- [WHAT YOU HAVE TO DO]: Take the records below and extract, word for word, the lines from the one containing "Copyright © 2020" through the final line, inclusive. Omit pictures.

- [RECORDS SHOWN]:
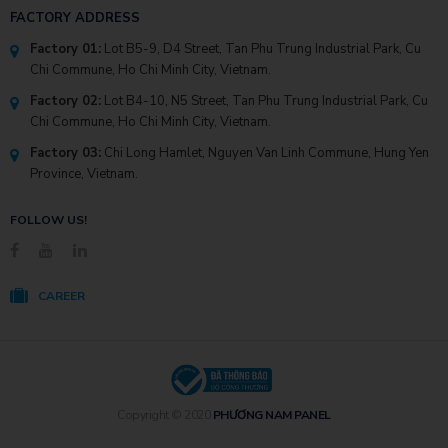
FACTORY ADDRESS
Factory 01:
Lot B5-9, D4 Street, Tan Phu Trung Industrial Park, Cu
Chi Commune, Ho Chi Minh City, Vietnam.
Factory 02:
Lot B4-10, N5 Street, Tan Phu Trung Industrial Park, Cu
Chi Commune, Ho Chi Minh City, Vietnam.
Factory 03:
Chi Long Hamlet, Nguyen Van Linh Commune, Hung Yen
Province, Vietnam.
FOLLOW US!
CAREER
Copyright © 2020
PHƯƠNG NAM PANEL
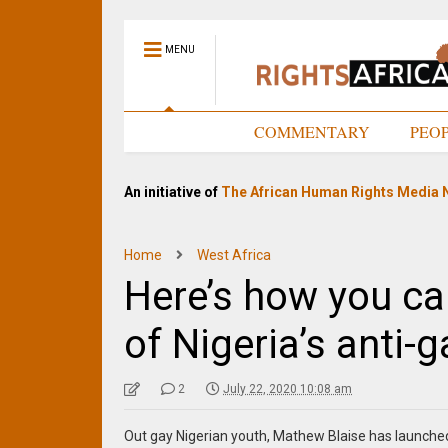
MENU
HOME
COMMENTARY
PEO
An initiative of
The African Human Rights Media 
Home
West Africa
Here’s how you ca
of Nigeria’s anti-
2
July 22, 2020 10:08 am
Out gay Nigerian youth, Mathew Blaise has launche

- [RESULT]:
Copyright © 2020
PHƯƠNG NAM PANEL
MENU
HOME
COMMENTARY
PEO
An initiative of
The African Human Rights Media 
Home
West Africa
Here’s how you ca
of Nigeria’s anti-
2
July 22, 2020 10:08 am
Out gay Nigerian youth, Mathew Blaise has launche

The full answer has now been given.